Dr Munro has access to the extensive collections of the Alexander Turnbull Library which relate to his topic and which include the papers of his father, baritone singer Donald Munro, who has been called ‘the father of New Zealand opera’. In addition to accounts of the operas that were performed, Dr Munro plans to reveal what went on between productions and behind the scenes, the boardroom struggles and how the Opera Company functioned.
The Friends of the Turnbull Library Research Grant is intended to emphasise the distinctive contribution that a research and heritage library makes to public knowledge. It celebrates the significant role of ongoing research and publication based on the Alexander Turnbull Library collections and the knowledge of the staff. It is funded from income derived from two generous bequests, by David Bilbrough and Wesley (Bill) Secker.
The Friends received a number of high quality applicants for the grant this year. We look forward to increasing the size of the award as funds become available and encourage bequests for this purpose.

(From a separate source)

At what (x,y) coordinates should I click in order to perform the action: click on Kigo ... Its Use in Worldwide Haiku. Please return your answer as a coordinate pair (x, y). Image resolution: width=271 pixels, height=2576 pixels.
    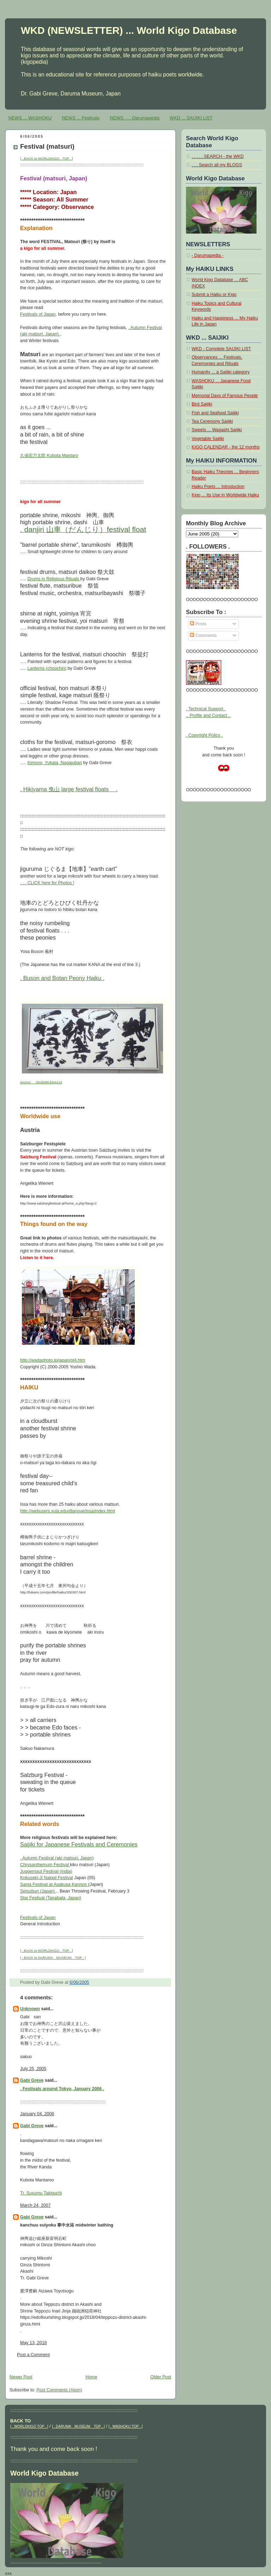
    Looking at the image, I should click on (225, 495).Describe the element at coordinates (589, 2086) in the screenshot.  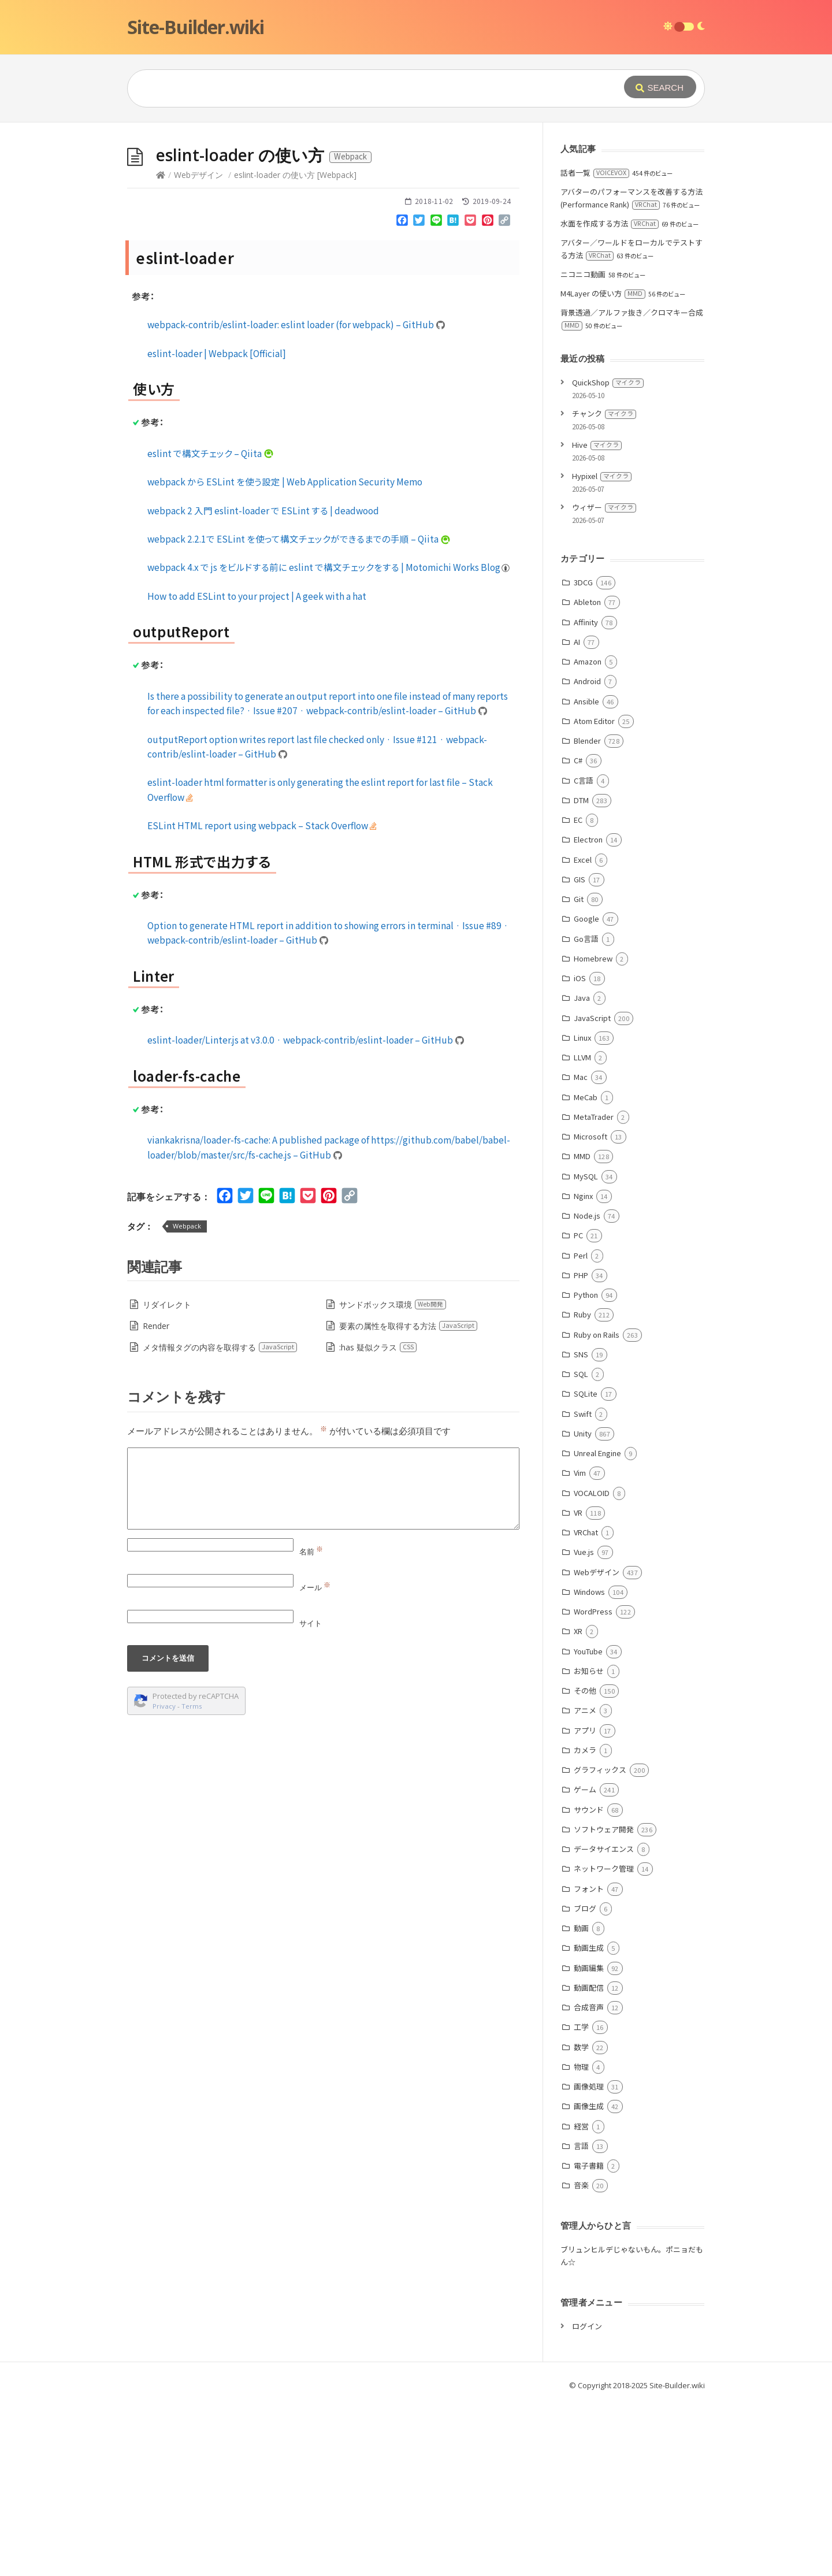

Previous grants have been awarded to Philip Norman for his biography of Douglas Lilburn; Tim Beaglehole for a biography of the historian JC Beaglehole; Alex Bremner to complete a study of colonial Anglican architecture; Paul Diamond for his photo-biography of Makareti (Maggie Papakura); Jennifer Shennan for her biography of dancer Poul Gnatt; Paul Meredith for a book based on the journey to England of the Māori King Te Rata in 1914; and to Philip Simpson for his book, Totara: Te Mahi a Rauru and to Charlotte Williams for a History of Relations between Māori and the National Party 1936-1996.